ABUJA, (Reuters) – Three decades after seizing power in a military coup, Muhammadu Buhari became the first Nigerian to oust a president through the ballot box, putting him in charge of Africa’s biggest economy and one of its most turbulent democracies.
As the scale of this weekend’s electoral landslide became clear, President Goodluck Jonathan called Buhari yesterday to concede defeat to the opposition leader, an unprecedented step that should help to defuse anger among Jonathan’s supporters.
In the religiously mixed northern city of Kaduna, where 800 people were killed in violence after the last elections in 2011, Buhari supporters streamed onto the streets, waving flags and dancing and singing in celebration.
In a short concessional statement, Jonathan wished his opponent well and urged his supporters to keep their cool, saying nobody’s political ambition was “worth the blood of any Nigerian”.
“The unity, stability and progress of our dear country is more important than anything else,” he said.
Yet his supporters in the volatile Niger Delta, his home region and the heart of Africa’s biggest oil and gas industry, were despondent.
“Goodluck is a stupid man for conceding, a disappointment for Nigeria,” one waitress in the oil city of Port Harcourt said, throwing a beer bottle top at a fridge.
Jonathan’s People’s Democratic Party (PDP) has been in charge since the end of army rule in 1999 but had been losing popularity due to a string of corruption scandals and the rise of Boko Haram’s Islamist insurgency in the northeast.
“At about five minutes to 5, President Jonathan called General Muhammadu Buhari, the winner of the elections, to congratulate him,” Lai Mohammed, a spokesman for Buhari’s All Progressives Congress (APC), told reporters at the party’s headquarters in the capital, Abuja.

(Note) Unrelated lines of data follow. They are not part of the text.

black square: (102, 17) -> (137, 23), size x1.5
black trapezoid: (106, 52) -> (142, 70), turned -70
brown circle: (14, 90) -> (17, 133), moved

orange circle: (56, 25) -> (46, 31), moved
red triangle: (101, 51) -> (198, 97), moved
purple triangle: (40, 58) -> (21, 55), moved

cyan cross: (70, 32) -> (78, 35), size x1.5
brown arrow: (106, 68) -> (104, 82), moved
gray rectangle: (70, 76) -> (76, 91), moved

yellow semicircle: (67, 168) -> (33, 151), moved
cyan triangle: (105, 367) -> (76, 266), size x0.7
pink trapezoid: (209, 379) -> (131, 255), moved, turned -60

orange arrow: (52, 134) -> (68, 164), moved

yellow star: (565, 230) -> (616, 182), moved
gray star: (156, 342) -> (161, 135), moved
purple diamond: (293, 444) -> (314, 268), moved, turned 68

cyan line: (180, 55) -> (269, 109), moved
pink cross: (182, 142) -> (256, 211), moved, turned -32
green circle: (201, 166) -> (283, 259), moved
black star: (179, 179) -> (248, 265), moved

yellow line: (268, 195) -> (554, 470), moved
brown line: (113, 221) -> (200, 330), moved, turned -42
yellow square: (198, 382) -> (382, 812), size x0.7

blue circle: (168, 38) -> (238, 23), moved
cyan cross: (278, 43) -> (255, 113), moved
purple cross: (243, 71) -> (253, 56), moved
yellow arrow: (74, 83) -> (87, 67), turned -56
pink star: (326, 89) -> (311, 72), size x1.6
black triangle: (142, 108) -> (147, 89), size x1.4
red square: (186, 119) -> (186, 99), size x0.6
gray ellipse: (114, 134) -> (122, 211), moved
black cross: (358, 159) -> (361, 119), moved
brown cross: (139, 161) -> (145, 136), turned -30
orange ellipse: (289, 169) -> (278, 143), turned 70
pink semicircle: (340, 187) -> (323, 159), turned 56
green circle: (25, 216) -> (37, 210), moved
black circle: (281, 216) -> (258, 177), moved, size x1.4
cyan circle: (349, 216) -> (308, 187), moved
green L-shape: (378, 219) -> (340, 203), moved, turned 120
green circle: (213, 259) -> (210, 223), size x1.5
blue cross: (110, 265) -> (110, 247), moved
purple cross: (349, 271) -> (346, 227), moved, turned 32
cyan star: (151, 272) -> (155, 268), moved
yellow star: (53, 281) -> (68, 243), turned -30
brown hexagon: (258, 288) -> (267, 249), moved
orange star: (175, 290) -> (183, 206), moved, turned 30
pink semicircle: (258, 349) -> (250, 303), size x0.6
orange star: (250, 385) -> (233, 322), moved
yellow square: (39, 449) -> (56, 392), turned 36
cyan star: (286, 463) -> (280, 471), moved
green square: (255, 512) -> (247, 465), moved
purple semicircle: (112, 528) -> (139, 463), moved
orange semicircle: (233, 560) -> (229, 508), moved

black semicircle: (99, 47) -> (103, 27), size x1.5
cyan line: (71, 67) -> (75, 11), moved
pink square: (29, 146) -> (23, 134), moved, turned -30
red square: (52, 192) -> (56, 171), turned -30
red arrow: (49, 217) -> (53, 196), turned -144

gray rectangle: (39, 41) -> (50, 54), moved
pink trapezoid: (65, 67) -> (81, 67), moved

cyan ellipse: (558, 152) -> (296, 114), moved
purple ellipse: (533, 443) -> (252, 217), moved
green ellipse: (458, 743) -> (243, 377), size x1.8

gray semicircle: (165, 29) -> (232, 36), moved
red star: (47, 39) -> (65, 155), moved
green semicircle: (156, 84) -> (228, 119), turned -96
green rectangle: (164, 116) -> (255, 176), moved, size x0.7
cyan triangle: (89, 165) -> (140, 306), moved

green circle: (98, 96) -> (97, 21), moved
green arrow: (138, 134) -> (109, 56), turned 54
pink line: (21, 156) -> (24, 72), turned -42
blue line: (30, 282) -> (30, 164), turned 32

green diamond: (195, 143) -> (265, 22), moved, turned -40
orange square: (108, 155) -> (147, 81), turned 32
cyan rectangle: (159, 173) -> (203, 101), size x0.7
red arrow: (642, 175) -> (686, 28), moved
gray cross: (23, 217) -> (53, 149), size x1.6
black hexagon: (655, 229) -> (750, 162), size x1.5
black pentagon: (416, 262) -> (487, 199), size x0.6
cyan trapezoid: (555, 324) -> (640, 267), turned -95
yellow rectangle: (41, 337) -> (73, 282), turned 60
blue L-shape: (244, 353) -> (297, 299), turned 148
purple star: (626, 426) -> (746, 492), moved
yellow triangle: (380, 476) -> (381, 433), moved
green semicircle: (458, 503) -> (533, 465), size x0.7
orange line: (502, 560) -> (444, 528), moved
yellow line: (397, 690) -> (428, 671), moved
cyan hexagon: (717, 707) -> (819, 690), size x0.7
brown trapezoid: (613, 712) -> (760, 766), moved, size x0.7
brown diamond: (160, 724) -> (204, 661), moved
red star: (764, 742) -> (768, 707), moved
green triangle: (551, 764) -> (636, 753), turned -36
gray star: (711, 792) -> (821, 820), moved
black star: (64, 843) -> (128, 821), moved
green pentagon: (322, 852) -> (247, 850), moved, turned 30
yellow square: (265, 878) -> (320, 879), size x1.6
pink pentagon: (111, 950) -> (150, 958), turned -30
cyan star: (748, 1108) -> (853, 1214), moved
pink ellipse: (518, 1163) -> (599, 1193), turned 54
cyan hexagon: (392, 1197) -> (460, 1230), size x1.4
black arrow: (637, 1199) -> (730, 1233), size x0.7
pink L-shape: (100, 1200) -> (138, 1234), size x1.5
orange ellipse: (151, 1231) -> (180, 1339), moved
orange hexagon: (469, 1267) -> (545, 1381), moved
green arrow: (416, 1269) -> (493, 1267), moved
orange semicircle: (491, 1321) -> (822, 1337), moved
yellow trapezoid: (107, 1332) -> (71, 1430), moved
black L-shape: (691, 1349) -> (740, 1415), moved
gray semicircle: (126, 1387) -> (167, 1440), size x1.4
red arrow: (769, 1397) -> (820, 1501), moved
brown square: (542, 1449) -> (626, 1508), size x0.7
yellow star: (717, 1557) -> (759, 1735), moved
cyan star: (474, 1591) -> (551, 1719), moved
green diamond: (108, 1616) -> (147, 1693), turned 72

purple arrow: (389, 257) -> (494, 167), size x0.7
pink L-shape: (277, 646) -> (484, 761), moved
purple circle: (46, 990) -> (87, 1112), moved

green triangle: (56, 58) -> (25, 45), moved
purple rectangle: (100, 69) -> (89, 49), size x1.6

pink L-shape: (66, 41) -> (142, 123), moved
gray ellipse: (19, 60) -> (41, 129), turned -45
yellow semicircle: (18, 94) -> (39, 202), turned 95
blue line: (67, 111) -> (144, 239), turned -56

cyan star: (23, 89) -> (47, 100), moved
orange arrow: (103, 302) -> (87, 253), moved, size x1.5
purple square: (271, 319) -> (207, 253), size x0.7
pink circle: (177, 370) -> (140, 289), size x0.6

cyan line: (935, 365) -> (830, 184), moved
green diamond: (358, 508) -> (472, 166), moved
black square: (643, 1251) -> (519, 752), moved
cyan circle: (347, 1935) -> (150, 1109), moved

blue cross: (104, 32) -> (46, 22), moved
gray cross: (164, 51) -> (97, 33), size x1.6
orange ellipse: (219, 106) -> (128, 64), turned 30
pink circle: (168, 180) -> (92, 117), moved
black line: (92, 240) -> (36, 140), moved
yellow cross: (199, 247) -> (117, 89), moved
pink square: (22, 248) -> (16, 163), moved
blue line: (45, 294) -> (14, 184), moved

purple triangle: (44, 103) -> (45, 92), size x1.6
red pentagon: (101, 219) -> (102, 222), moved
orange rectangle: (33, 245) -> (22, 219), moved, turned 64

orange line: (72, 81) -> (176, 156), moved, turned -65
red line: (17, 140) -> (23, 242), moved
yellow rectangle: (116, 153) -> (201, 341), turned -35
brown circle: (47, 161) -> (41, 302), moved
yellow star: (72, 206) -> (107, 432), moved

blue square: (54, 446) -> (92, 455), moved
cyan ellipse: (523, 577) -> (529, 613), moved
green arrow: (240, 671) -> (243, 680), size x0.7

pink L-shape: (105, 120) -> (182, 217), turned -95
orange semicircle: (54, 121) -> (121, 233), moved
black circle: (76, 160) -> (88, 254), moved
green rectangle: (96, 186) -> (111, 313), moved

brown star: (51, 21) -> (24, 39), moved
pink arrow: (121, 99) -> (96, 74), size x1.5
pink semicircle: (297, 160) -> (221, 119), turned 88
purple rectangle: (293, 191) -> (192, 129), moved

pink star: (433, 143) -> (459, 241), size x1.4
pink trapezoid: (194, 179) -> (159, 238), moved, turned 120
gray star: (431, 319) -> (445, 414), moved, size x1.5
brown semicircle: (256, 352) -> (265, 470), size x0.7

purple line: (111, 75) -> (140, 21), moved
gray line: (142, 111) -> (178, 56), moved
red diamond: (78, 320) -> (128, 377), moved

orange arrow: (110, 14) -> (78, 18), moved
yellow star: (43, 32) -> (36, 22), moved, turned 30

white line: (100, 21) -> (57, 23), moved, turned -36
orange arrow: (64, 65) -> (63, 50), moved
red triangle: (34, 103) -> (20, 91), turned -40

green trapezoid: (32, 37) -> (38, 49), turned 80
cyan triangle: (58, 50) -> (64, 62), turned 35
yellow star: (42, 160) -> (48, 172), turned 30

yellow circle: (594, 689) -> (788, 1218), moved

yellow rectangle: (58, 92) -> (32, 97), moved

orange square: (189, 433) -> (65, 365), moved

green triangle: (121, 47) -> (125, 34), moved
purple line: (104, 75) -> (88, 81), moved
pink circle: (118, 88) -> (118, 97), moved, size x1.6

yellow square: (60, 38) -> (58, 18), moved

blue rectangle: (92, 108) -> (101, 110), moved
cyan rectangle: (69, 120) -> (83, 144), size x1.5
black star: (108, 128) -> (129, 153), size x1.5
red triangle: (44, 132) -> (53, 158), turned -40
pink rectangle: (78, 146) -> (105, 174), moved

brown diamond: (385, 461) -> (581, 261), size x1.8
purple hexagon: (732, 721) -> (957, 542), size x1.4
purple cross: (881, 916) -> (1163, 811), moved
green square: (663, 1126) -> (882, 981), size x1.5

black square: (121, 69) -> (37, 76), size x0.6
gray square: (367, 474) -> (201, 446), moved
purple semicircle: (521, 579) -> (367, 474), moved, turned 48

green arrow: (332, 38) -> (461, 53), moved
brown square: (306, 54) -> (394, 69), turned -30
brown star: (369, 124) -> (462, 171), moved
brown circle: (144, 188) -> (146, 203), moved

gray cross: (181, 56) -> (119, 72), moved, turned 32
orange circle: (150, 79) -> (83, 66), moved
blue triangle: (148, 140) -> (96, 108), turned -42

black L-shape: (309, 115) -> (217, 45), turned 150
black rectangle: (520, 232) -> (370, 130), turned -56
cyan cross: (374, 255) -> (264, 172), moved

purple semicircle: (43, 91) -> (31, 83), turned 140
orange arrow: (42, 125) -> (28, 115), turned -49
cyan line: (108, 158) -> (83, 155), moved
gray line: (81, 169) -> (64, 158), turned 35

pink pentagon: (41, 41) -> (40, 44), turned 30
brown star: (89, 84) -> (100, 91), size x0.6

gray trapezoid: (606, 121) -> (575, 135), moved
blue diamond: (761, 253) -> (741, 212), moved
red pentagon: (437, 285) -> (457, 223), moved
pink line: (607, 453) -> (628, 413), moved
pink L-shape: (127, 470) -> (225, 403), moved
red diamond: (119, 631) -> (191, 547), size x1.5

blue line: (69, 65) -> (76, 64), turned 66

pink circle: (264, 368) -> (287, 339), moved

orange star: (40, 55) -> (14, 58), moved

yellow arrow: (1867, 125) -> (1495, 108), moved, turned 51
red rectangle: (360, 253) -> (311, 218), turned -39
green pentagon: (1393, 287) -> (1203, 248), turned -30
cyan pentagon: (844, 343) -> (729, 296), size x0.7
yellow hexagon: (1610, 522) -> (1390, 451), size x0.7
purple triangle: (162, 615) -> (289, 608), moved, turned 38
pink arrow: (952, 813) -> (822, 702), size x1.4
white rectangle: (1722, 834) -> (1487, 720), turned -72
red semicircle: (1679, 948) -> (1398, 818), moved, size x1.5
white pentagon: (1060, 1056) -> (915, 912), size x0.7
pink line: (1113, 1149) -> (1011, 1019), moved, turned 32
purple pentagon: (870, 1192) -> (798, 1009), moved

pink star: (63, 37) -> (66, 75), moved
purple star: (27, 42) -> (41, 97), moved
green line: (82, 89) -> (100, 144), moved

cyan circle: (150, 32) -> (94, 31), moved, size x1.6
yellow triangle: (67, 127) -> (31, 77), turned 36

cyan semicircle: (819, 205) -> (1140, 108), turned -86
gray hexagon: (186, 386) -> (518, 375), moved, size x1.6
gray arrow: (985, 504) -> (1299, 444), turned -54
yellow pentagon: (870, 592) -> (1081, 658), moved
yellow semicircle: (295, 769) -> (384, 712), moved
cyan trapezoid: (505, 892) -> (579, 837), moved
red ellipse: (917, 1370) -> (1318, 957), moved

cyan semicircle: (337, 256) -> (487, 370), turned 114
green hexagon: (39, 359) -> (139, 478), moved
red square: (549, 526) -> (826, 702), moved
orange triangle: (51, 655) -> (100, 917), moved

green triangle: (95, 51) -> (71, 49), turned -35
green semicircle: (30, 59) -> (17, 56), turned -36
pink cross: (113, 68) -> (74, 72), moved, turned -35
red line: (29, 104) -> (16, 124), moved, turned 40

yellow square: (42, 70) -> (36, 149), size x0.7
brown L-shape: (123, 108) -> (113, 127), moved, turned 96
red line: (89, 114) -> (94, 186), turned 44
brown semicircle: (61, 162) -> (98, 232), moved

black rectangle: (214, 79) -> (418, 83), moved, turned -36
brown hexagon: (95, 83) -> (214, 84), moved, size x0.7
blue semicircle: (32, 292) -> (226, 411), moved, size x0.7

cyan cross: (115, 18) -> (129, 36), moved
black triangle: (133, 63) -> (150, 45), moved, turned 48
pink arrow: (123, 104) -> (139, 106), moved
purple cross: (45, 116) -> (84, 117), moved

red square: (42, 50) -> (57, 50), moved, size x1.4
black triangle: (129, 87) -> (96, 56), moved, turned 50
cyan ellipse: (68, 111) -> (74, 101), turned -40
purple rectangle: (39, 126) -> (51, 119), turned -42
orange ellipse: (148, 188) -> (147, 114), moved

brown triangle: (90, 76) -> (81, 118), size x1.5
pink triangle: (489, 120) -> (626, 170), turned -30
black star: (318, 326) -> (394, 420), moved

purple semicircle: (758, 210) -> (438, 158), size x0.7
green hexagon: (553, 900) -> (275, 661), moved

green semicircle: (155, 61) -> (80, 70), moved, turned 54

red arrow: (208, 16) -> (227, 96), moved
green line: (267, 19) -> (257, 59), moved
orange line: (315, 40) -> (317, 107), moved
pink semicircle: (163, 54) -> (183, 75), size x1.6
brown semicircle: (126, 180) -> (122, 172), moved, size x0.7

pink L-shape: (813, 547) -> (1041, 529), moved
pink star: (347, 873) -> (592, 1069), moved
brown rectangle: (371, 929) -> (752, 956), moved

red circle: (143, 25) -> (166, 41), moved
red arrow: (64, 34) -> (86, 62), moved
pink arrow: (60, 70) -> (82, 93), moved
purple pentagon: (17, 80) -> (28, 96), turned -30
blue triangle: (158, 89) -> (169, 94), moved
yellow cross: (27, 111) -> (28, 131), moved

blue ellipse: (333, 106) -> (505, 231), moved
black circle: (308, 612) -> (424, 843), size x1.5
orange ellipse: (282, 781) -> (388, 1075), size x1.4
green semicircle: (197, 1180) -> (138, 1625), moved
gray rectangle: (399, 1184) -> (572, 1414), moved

“There had always been this fear that he might not want to concede but he will remain a hero for this move,” he added. “The tension will go down dramatically.”
Around him, women in brightly coloured dresses danced and sang, ululating in celebration.
A final tally of the results compiled by Reuters gave the sandal-wearing and ascetic Buhari 15.4 million votes against 13.3 million for Jonathan, a margin of victory that is likely to render any legal challenges irrelevant.
Despite some technical glitches and the killing of more than a dozen voters by Boko Haram gunmen, the election has been the smoothest and most orderly in Nigeria’s history.
“There are probably lots of reasons why the PDP might have lost but I think the key one is that the elections just haven’t been rigged,” said Antony Goldman, a business consultant with high-level contacts in Nigeria.
As the results trickled in, Buhari, dressed in a white khaftan and prayer cap, sat calmly in a front a television at a house in the capital.
Buhari seized power in a 1983 coup only to be ousted 18 months later by another general. Since then he has declared himself a convert to democracy, running and losing several elections but always coming back for more on a ticket of cleaning up Nigeria’s dirty politics.
Before Jonathan conceded defeat, Buhari received a tacit endorsement from Washington, with a U.S. official acknowledging his role in building a “new” Nigeria, a pillar of a rapidly modernising and growing continent.
“His leadership of the opposition over these years has demonstrated a commitment to democracy that would seem to suggest he is participating in Nigeria’s new era that began in 1999,” the U.S. official said.